GOAL OF THE EXERCISE
All lines in the material with the string "value" should be listed.

---------------

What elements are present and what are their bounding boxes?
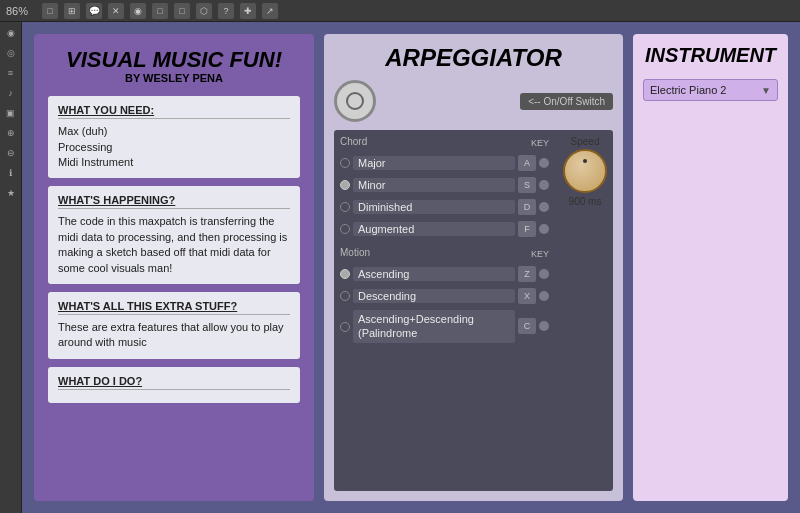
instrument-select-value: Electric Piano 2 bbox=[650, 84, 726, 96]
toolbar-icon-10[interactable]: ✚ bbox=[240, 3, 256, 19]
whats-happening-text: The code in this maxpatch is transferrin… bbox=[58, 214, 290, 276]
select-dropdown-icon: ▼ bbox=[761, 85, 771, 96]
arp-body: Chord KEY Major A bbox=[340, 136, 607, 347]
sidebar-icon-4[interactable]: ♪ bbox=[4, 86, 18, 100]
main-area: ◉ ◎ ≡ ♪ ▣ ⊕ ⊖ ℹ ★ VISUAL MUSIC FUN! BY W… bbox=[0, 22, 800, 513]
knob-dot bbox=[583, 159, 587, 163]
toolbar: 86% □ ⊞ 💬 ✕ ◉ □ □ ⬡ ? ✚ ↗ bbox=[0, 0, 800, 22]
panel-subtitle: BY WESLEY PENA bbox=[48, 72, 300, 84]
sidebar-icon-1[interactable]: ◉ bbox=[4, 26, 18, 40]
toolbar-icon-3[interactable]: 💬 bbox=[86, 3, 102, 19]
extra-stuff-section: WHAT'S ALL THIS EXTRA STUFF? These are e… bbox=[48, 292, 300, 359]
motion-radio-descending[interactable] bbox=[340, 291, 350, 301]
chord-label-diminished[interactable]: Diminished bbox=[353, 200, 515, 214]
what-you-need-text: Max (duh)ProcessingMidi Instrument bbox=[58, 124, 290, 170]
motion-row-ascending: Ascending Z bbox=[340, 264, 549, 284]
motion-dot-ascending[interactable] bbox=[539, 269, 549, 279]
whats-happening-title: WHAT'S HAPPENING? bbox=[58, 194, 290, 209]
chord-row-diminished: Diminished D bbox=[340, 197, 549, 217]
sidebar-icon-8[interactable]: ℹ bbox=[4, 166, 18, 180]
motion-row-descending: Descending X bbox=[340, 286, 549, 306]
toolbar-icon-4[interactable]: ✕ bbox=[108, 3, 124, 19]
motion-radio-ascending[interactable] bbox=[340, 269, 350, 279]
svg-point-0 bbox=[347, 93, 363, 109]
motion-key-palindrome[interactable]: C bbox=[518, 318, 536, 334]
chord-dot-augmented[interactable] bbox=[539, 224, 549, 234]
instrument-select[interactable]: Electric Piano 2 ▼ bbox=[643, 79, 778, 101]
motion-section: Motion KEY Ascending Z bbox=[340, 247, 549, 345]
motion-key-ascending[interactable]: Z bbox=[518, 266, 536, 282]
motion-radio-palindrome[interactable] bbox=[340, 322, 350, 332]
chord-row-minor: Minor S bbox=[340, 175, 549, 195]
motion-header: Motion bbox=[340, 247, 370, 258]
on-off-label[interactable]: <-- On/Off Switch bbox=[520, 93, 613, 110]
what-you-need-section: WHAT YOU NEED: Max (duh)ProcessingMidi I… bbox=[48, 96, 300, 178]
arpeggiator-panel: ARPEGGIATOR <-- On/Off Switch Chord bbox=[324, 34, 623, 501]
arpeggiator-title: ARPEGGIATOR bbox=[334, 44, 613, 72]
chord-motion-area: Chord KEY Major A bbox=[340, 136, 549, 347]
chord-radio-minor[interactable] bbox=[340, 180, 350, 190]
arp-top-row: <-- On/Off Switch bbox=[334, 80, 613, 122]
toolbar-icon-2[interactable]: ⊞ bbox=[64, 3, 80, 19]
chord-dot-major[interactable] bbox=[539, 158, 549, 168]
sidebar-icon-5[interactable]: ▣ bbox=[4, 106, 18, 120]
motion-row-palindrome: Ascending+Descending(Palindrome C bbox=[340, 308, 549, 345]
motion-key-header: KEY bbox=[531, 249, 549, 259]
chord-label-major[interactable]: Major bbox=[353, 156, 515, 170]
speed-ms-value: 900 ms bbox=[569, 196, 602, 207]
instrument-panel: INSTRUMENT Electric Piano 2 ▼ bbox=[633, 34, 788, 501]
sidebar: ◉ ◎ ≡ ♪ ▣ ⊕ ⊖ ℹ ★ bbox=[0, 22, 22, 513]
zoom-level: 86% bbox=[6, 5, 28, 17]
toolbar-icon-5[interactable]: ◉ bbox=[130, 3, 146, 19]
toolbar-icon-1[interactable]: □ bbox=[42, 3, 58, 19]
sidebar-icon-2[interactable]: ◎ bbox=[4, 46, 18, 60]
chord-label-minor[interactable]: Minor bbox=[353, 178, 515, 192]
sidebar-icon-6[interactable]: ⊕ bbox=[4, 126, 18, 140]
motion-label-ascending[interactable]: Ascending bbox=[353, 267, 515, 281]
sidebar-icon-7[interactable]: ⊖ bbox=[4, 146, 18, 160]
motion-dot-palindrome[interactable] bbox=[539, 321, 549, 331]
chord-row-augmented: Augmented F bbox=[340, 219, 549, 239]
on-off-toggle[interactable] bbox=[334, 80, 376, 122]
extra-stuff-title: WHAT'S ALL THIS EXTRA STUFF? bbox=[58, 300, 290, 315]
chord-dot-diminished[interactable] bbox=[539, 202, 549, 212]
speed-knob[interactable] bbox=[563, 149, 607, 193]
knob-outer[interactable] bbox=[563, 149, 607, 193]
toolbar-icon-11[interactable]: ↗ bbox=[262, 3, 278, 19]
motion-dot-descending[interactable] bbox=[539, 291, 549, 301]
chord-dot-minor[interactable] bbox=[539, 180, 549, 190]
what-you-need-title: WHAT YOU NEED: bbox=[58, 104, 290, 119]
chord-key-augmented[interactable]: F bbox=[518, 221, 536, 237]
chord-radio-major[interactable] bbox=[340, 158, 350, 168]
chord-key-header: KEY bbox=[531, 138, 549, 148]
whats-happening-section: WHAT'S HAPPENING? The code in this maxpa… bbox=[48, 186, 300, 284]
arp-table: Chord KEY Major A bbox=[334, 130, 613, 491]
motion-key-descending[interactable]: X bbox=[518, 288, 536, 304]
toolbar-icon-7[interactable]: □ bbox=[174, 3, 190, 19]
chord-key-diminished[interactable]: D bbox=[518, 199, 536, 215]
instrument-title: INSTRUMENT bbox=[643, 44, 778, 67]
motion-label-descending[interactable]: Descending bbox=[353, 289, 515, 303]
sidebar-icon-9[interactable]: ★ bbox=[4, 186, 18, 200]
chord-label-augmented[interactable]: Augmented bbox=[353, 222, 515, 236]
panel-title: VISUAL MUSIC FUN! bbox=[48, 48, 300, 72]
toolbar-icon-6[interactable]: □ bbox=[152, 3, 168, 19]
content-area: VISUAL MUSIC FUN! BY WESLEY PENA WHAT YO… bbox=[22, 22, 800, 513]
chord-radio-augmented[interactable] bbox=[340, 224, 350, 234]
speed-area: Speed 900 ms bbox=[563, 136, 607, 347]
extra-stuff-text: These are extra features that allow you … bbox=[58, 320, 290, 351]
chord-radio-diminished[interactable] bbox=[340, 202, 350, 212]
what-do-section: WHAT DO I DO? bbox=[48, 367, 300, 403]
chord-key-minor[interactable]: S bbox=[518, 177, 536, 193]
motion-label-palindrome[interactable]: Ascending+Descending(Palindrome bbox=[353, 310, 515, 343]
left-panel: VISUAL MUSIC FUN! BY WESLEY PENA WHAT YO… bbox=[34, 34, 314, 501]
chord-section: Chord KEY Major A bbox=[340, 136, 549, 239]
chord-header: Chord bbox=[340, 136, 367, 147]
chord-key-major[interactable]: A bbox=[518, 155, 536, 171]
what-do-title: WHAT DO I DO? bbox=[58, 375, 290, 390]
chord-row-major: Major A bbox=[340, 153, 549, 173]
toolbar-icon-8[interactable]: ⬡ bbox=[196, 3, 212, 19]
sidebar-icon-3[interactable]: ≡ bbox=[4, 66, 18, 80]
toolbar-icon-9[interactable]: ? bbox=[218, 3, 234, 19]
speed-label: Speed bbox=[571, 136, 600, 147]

---------------

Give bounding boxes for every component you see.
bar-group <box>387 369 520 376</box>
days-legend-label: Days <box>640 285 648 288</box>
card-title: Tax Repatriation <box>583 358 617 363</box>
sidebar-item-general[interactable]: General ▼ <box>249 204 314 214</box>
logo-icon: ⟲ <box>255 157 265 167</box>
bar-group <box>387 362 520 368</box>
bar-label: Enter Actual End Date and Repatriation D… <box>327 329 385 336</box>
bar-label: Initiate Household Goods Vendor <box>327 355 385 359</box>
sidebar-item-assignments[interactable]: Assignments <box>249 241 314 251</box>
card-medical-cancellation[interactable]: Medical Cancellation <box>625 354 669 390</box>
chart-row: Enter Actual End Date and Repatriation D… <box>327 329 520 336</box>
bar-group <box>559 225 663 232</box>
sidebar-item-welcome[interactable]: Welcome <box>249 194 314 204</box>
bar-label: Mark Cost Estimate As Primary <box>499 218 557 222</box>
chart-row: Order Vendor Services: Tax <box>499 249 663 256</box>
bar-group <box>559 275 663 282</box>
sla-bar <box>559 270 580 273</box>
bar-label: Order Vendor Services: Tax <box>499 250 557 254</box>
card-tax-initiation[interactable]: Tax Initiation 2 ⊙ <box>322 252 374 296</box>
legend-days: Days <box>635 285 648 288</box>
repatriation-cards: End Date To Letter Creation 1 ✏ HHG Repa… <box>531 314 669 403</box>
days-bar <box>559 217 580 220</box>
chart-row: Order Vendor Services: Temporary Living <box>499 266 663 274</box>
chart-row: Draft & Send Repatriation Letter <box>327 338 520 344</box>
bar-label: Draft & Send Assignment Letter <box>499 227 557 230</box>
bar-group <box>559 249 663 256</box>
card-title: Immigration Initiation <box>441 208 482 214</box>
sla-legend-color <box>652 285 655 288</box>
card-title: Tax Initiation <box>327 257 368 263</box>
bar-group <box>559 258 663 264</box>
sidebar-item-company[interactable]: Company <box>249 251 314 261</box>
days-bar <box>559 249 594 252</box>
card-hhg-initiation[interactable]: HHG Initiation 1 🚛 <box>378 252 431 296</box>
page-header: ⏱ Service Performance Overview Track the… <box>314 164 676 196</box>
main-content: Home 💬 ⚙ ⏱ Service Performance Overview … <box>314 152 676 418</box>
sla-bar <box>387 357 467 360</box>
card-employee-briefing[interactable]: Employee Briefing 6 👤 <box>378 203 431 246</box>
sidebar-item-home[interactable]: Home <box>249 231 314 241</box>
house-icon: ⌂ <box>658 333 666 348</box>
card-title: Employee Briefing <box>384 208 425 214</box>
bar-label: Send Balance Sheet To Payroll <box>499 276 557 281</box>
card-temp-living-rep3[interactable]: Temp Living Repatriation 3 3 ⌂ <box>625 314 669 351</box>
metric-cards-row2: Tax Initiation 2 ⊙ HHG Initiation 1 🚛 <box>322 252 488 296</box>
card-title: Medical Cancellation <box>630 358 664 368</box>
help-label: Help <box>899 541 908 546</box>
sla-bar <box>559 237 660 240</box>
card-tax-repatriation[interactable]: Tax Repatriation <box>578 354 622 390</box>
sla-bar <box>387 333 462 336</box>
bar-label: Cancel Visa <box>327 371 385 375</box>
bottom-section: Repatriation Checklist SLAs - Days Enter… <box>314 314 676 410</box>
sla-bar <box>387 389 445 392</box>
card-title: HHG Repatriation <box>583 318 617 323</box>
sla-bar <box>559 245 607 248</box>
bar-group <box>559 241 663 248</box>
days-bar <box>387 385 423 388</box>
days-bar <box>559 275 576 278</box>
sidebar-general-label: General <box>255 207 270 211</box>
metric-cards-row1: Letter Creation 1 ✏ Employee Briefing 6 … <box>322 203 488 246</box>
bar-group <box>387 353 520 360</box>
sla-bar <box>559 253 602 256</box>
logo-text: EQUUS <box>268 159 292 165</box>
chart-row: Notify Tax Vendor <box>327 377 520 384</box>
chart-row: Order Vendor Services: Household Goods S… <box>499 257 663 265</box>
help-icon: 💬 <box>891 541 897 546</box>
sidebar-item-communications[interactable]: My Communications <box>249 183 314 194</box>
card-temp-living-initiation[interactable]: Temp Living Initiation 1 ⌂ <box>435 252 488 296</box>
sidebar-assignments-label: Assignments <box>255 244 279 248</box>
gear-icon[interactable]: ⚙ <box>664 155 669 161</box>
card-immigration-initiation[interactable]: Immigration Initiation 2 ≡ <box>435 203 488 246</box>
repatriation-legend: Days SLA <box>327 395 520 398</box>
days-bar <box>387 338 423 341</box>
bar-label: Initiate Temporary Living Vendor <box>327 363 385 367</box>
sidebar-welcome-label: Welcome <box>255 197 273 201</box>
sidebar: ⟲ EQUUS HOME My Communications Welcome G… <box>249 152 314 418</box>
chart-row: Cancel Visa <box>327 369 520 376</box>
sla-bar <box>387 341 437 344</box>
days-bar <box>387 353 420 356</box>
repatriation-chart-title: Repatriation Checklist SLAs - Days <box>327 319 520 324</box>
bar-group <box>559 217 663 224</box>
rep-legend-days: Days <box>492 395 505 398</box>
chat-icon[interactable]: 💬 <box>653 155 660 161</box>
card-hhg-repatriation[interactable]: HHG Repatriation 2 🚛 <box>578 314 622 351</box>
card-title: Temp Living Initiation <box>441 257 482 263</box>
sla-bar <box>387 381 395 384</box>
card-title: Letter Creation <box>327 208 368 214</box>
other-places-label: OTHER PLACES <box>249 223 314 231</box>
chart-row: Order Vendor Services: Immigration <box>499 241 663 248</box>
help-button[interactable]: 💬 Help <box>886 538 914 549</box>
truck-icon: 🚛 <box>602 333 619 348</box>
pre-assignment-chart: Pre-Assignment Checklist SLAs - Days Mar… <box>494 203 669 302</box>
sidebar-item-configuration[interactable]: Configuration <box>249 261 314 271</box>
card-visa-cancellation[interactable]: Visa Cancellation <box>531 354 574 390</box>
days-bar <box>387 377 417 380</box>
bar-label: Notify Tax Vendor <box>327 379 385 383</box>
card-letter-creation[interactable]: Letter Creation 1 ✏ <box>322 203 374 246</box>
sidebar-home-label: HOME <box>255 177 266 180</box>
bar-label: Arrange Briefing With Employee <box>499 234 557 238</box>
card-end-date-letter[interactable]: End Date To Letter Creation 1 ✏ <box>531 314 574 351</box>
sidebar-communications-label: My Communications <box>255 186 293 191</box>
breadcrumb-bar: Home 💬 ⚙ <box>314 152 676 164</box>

---------------

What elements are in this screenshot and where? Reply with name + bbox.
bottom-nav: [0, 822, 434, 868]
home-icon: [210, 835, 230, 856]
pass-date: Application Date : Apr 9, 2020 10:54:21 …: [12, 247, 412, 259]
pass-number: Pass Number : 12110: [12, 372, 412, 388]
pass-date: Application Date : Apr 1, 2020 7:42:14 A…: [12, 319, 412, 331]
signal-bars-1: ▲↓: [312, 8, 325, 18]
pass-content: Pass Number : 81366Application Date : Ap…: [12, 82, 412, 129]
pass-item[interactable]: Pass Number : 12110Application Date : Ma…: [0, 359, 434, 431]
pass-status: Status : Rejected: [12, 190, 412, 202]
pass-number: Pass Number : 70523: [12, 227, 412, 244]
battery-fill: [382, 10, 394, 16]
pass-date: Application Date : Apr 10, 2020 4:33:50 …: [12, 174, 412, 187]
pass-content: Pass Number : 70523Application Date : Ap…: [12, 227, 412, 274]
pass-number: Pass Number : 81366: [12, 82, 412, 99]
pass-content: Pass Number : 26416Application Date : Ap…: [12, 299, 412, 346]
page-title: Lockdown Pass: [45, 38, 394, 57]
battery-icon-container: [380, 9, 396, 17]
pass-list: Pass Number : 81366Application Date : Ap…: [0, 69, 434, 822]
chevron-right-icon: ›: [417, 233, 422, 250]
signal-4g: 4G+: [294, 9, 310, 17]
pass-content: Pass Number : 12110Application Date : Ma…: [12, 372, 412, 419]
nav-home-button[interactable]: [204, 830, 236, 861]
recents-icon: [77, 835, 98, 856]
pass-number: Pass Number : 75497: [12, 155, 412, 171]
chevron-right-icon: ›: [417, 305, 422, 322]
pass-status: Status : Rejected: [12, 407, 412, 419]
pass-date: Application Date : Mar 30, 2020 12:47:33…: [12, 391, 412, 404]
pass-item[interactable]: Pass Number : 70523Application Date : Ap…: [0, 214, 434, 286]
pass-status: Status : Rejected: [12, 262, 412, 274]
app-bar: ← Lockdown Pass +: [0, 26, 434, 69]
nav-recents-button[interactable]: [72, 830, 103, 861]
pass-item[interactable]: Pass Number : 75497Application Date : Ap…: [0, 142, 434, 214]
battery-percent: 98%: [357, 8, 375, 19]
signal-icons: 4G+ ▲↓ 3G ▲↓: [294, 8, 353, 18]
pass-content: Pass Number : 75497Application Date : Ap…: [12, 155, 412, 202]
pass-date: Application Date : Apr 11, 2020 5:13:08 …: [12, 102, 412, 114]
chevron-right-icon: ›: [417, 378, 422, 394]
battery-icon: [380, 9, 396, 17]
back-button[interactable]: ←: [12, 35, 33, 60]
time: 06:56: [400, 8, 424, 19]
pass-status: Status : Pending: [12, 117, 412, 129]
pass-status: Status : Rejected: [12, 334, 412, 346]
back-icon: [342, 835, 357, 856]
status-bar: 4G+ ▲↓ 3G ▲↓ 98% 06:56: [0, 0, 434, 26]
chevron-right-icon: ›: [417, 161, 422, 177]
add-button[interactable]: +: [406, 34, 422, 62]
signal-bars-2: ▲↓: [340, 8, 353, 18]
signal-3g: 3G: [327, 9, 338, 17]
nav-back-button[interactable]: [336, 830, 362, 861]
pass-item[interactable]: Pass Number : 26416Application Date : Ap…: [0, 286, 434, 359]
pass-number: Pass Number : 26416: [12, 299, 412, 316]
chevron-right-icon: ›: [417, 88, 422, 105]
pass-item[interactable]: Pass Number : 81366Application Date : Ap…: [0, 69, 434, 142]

---------------

REPLY TO THE TASK
instrument-select-value: Electric Piano 2 bbox=[650, 84, 726, 96]
speed-ms-value: 900 ms bbox=[569, 196, 602, 207]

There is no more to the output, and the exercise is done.